Kinder Morgan Inc (KMI)

Solvency ratios

Dec 31, 2024 Sep 30, 2024 Jun 30, 2024 Mar 31, 2024 Dec 31, 2023 Sep 30, 2023 Jun 30, 2023 Mar 31, 2023 Dec 31, 2022 Sep 30, 2022 Jun 30, 2022 Mar 31, 2022 Dec 31, 2021 Sep 30, 2021 Jun 30, 2021 Mar 31, 2021 Dec 31, 2020 Sep 30, 2020 Jun 30, 2020 Mar 31, 2020
Debt-to-assets ratio 0.42 0.42 0.41 0.43 0.40 0.40 0.41 0.43 0.41 0.42 0.41 0.42 0.44 0.43 0.44 0.44 0.45 0.45 0.44 0.43
Debt-to-capital ratio 0.49 0.50 0.49 0.50 0.48 0.48 0.48 0.49 0.48 0.49 0.48 0.48 0.50 0.50 0.50 0.49 0.51 0.51 0.50 0.49
Debt-to-equity ratio 0.98 0.99 0.94 0.99 0.93 0.92 0.94 0.95 0.92 0.95 0.93 0.94 1.00 0.98 1.01 0.97 1.02 1.03 0.99 0.95
Financial leverage ratio 2.34 2.33 2.33 2.33 2.34 2.28 2.26 2.24 2.28 2.28 2.27 2.26 2.28 2.28 2.29 2.21 2.29 2.28 2.26 2.22

Based on the provided data, Kinder Morgan Inc's solvency ratios demonstrate a consistent and relatively stable financial position over the past few years.
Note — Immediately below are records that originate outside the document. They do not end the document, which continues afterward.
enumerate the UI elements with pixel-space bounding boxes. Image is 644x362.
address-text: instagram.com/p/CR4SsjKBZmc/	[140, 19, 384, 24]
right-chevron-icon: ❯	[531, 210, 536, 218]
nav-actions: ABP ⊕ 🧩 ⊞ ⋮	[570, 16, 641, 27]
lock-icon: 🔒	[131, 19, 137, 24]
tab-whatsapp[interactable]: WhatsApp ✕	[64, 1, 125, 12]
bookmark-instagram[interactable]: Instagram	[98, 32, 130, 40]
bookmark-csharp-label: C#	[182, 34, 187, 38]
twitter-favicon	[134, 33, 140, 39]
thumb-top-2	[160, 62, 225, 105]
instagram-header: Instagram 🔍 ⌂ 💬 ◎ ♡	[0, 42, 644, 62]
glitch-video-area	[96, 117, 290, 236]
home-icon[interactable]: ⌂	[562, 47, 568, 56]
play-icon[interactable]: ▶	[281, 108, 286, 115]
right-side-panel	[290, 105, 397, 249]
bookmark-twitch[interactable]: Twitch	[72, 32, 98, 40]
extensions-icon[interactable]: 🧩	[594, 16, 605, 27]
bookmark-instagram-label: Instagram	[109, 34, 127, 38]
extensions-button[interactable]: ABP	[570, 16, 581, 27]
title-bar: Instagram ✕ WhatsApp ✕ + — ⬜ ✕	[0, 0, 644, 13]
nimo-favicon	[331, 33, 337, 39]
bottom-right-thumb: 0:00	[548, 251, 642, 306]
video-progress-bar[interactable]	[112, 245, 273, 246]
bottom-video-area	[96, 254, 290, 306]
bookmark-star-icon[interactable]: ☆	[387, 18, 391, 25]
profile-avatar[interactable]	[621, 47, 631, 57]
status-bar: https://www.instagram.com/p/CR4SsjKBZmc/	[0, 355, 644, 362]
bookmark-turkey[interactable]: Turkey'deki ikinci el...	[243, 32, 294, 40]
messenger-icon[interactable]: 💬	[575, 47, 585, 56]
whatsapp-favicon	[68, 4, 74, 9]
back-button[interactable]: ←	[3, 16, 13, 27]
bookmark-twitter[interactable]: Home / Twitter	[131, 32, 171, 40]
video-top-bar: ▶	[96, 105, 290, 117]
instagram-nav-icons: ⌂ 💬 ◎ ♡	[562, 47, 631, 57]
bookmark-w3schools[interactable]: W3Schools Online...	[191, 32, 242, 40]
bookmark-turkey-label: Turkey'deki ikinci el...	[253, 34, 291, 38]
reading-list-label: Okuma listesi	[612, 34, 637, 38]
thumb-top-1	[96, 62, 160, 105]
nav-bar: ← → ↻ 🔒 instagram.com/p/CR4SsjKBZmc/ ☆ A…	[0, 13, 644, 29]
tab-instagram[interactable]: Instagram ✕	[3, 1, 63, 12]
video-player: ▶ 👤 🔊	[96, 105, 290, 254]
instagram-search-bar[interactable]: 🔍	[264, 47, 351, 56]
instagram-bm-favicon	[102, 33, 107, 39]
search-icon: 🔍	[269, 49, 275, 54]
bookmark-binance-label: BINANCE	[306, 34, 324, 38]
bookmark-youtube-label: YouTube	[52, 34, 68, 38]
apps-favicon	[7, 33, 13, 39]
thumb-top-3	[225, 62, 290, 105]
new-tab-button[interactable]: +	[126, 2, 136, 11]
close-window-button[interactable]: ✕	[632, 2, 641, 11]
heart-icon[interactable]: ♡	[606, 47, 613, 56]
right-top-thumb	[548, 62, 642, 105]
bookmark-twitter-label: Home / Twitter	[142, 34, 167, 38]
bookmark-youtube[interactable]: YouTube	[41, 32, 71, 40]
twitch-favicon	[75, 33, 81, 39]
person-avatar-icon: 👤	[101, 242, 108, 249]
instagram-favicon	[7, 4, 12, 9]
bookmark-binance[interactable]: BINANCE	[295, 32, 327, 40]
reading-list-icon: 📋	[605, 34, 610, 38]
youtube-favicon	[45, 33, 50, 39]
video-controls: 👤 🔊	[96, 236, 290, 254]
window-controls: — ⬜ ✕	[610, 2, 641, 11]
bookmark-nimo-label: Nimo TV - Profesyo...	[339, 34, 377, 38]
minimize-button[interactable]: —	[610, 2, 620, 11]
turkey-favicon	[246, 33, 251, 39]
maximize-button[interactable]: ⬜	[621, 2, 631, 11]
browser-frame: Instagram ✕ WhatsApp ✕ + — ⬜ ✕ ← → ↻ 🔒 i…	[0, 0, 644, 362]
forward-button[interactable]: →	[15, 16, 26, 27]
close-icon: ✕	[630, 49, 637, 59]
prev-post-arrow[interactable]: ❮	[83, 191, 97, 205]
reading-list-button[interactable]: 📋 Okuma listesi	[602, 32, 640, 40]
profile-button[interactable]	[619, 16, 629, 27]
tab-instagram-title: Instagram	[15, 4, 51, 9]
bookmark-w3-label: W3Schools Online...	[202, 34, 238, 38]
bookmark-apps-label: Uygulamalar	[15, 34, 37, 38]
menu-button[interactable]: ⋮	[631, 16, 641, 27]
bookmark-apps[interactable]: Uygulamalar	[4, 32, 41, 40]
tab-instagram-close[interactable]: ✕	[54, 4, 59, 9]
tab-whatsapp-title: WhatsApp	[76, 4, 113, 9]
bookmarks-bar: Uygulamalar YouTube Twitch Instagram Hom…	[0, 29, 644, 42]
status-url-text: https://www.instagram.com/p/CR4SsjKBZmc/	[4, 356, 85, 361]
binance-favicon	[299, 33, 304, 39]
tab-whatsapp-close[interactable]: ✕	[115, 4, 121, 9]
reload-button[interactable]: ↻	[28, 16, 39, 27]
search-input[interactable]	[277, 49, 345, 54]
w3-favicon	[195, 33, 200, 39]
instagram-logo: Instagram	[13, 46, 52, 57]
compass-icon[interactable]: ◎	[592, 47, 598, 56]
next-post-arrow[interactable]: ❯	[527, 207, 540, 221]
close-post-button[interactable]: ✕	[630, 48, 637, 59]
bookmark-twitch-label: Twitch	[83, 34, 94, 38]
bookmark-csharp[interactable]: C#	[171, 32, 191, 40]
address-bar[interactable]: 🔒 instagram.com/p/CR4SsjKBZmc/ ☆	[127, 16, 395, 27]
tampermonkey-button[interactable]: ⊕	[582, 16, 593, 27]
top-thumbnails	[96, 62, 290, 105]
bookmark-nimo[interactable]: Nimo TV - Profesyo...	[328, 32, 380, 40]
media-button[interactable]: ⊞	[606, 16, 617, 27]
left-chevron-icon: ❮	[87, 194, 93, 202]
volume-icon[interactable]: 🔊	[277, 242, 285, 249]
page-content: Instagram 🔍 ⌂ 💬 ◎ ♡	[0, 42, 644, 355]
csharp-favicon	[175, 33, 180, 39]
1. Debt-to-assets ratio has ranged between 0.40 to 0.45, indicating that approximately 40% to 45% of the company's assets are funded by debt.
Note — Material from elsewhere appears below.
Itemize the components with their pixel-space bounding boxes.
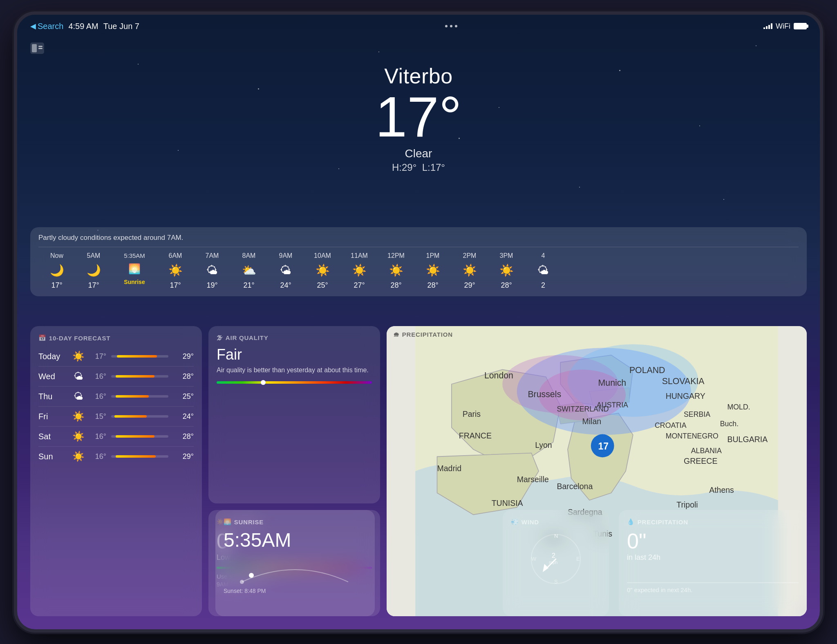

2. Debt-to-capital ratio has hovered around 0.48 to 0.51, implying that debt comprises around 48% to 51% of the company's total capital structure.

3. Debt-to-equity ratio has remained steady around 0.90 to 1.00, suggesting that the company has a balanced mix of debt and equity in its capital structure.
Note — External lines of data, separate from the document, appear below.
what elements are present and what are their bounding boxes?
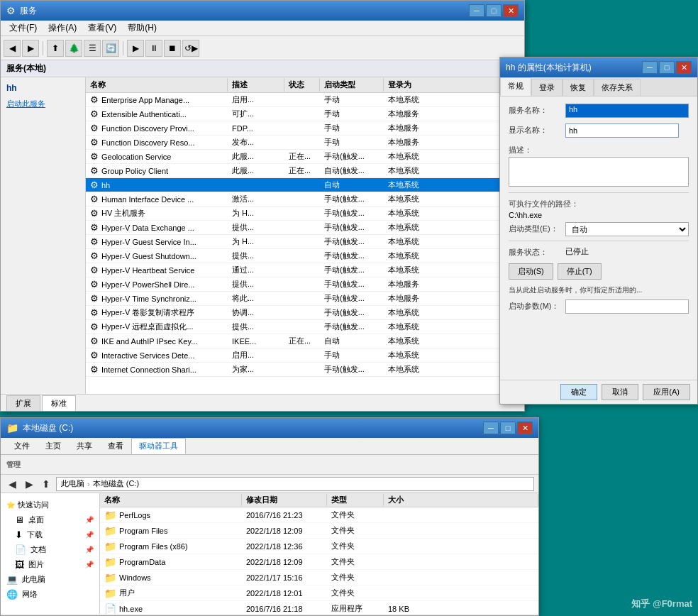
service-row[interactable]: ⚙ IKE and AuthIP IPsec Key... IKEE... 正在… (86, 334, 524, 348)
service-start-button[interactable]: 启动(S) (509, 263, 553, 280)
sidebar-pictures[interactable]: 🖼 图片 📌 (1, 557, 99, 572)
props-ok-button[interactable]: 确定 (560, 384, 597, 400)
file-row[interactable]: 📁 ProgramData 2022/1/18 12:09 文件夹 (100, 554, 538, 570)
service-row[interactable]: ⚙ Hyper-V 远程桌面虚拟化... 提供... 手动(触发... 本地系统 (86, 320, 524, 334)
menu-file[interactable]: 文件(F) (4, 21, 43, 35)
sidebar-network[interactable]: 🌐 网络 (1, 587, 99, 602)
service-row[interactable]: ⚙ HV 主机服务 为 H... 手动(触发... 本地系统 (86, 207, 524, 221)
props-tab-general[interactable]: 常规 (500, 77, 531, 96)
toolbar-stop[interactable]: ⏹ (164, 40, 181, 57)
file-row[interactable]: 📁 Windows 2022/1/17 15:16 文件夹 (100, 570, 538, 585)
props-minimize-btn[interactable]: ─ (642, 61, 658, 74)
service-row[interactable]: ⚙ Interactive Services Dete... 启用... 手动 … (86, 348, 524, 363)
ribbon-tab-file[interactable]: 文件 (6, 438, 38, 454)
nav-back-button[interactable]: ◀ (5, 477, 19, 491)
ribbon-tab-share[interactable]: 共享 (69, 438, 100, 454)
service-row[interactable]: ⚙ Function Discovery Reso... 发布... 手动 本地… (86, 136, 524, 150)
sidebar-pictures-label: 图片 (28, 559, 44, 570)
toolbar-forward[interactable]: ▶ (22, 40, 39, 57)
props-cancel-button[interactable]: 取消 (602, 384, 638, 400)
file-col-type[interactable]: 类型 (327, 494, 384, 506)
toolbar-list[interactable]: ☰ (84, 40, 101, 57)
toolbar-up[interactable]: ⬆ (47, 40, 64, 57)
service-row[interactable]: ⚙ Hyper-V Guest Shutdown... 提供... 手动(触发.… (86, 249, 524, 263)
service-row[interactable]: ⚙ hh 自动 本地系统 (86, 178, 524, 192)
service-row[interactable]: ⚙ Hyper-V 卷影复制请求程序 协调... 手动(触发... 本地系统 (86, 306, 524, 320)
toolbar-pause[interactable]: ⏸ (145, 40, 162, 57)
minimize-button[interactable]: ─ (469, 4, 484, 17)
col-desc[interactable]: 描述 (228, 78, 284, 92)
menu-view[interactable]: 查看(V) (82, 21, 122, 35)
sidebar-this-pc[interactable]: 💻 此电脑 (1, 572, 99, 587)
service-row[interactable]: ⚙ Hyper-V Heartbeat Service 通过... 手动(触发.… (86, 263, 524, 277)
file-row[interactable]: 📁 用户 2022/1/18 12:01 文件夹 (100, 585, 538, 601)
toolbar-play[interactable]: ▶ (127, 40, 144, 57)
services-list[interactable]: ⚙ Enterprise App Manage... 启用... 手动 本地系统… (86, 93, 524, 394)
ribbon-tab-view[interactable]: 查看 (100, 438, 131, 454)
service-row[interactable]: ⚙ Internet Connection Shari... 为家... 手动(… (86, 363, 524, 377)
props-apply-button[interactable]: 应用(A) (643, 384, 690, 400)
ribbon-tab-drive-tools[interactable]: 驱动器工具 (131, 438, 186, 454)
file-row[interactable]: 📄 hh.exe 2016/7/16 21:18 应用程序 18 KB (100, 601, 538, 614)
service-row[interactable]: ⚙ Hyper-V Time Synchroniz... 将此... 手动(触发… (86, 292, 524, 306)
service-row[interactable]: ⚙ Hyper-V PowerShell Dire... 提供... 手动(触发… (86, 277, 524, 292)
sidebar-quick-access[interactable]: ⭐ 快速访问 (1, 497, 99, 512)
display-name-input[interactable] (565, 123, 679, 138)
menu-help[interactable]: 帮助(H) (122, 21, 162, 35)
address-path-display[interactable]: 此电脑 › 本地磁盘 (C:) (56, 477, 534, 491)
props-tab-dependencies[interactable]: 依存关系 (594, 79, 641, 96)
sidebar-downloads[interactable]: ⬇ 下载 📌 (1, 527, 99, 542)
toolbar-tree[interactable]: 🌲 (65, 40, 82, 57)
menu-action[interactable]: 操作(A) (43, 21, 82, 35)
nav-forward-button[interactable]: ▶ (22, 477, 36, 491)
maximize-button[interactable]: □ (486, 4, 502, 17)
nav-up-button[interactable]: ⬆ (39, 477, 53, 491)
col-name[interactable]: 名称 (86, 78, 228, 92)
props-maximize-btn[interactable]: □ (659, 61, 675, 74)
startup-type-select[interactable]: 自动 手动 禁用 (565, 222, 689, 236)
tab-expand[interactable]: 扩展 (6, 395, 40, 411)
file-col-name[interactable]: 名称 (100, 494, 242, 506)
props-window-controls: ─ □ ✕ (642, 61, 692, 74)
service-row[interactable]: ⚙ Hyper-V Guest Service In... 为 H... 手动(… (86, 235, 524, 249)
service-row[interactable]: ⚙ Hyper-V Data Exchange ... 提供... 手动(触发.… (86, 221, 524, 235)
service-row[interactable]: ⚙ Geolocation Service 此服... 正在... 手动(触发.… (86, 150, 524, 164)
col-startup[interactable]: 启动类型 (320, 78, 384, 92)
toolbar-refresh[interactable]: 🔄 (102, 40, 119, 57)
service-row[interactable]: ⚙ Group Policy Client 此服... 正在... 自动(触发.… (86, 164, 524, 178)
sidebar-star-icon: ⭐ (6, 501, 15, 509)
file-icon: 📄 (104, 603, 116, 615)
props-close-btn[interactable]: ✕ (676, 61, 692, 74)
file-col-date[interactable]: 修改日期 (242, 494, 327, 506)
explorer-maximize-btn[interactable]: □ (500, 422, 516, 434)
window-controls: ─ □ ✕ (469, 4, 519, 17)
explorer-minimize-btn[interactable]: ─ (483, 422, 499, 434)
col-status[interactable]: 状态 (284, 78, 320, 92)
close-button[interactable]: ✕ (503, 4, 519, 17)
services-start-link[interactable]: 启动此服务 (6, 99, 79, 109)
service-row[interactable]: ⚙ Function Discovery Provi... FDP... 手动 … (86, 121, 524, 136)
props-tab-login[interactable]: 登录 (531, 79, 563, 96)
file-col-size[interactable]: 大小 (384, 494, 538, 506)
explorer-close-btn[interactable]: ✕ (517, 422, 533, 434)
service-row[interactable]: ⚙ Extensible Authenticati... 可扩... 手动 本地… (86, 107, 524, 121)
file-row[interactable]: 📁 Program Files 2022/1/18 12:09 文件夹 (100, 523, 538, 539)
service-row[interactable]: ⚙ Enterprise App Manage... 启用... 手动 本地系统 (86, 93, 524, 107)
start-params-input[interactable] (565, 299, 689, 314)
file-row[interactable]: 📁 Program Files (x86) 2022/1/18 12:36 文件… (100, 539, 538, 554)
toolbar-restart[interactable]: ↺▶ (182, 40, 199, 57)
service-stop-button[interactable]: 停止(T) (558, 263, 602, 280)
tab-standard[interactable]: 标准 (42, 395, 76, 411)
explorer-window-controls: ─ □ ✕ (483, 422, 533, 434)
ribbon-tab-home[interactable]: 主页 (38, 438, 69, 454)
sidebar-documents[interactable]: 📄 文档 📌 (1, 542, 99, 557)
file-row[interactable]: 📁 PerfLogs 2016/7/16 21:23 文件夹 (100, 507, 538, 523)
service-status-value: 已停止 (565, 246, 689, 257)
desc-box[interactable] (509, 157, 689, 187)
sidebar-pictures-icon: 🖼 (15, 559, 24, 570)
services-left-title: hh (6, 83, 79, 93)
sidebar-desktop[interactable]: 🖥 桌面 📌 (1, 512, 99, 527)
service-row[interactable]: ⚙ Human Interface Device ... 激活... 手动(触发… (86, 192, 524, 207)
toolbar-back[interactable]: ◀ (4, 40, 21, 57)
props-tab-recovery[interactable]: 恢复 (563, 79, 594, 96)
4. Financial leverage ratio has shown slight fluctuations between 2.20 to 2.35, illustrating the company's ability to utilize debt to increase returns for shareholders.

Overall, Kinder Morgan Inc's solvency ratios indicate a well-managed and financially stable position, with a prudent level of leverage to support its operations and growth initiatives.


Coverage ratios

Dec 31, 2024 Sep 30, 2024 Jun 30, 2024 Mar 31, 2024 Dec 31, 2023 Sep 30, 2023 Jun 30, 2023 Mar 31, 2023 Dec 31, 2022 Sep 30, 2022 Jun 30, 2022 Mar 31, 2022 Dec 31, 2021 Sep 30, 2021 Jun 30, 2021 Mar 31, 2021 Dec 31, 2020 Sep 30, 2020 Jun 30, 2020 Mar 31, 2020
Interest coverage 4.68 3.15 2.33 2.47 2.72 2.79 2.89 2.88 2.71 2.68 2.68 1.42 1.95 1.96 1.92 2.21 0.98 1.52 1.54 2.19

The interest coverage ratio is a measure of a company's ability to meet its interest obligations based on its earnings. A higher ratio indicates that the company is better positioned to cover interest expenses.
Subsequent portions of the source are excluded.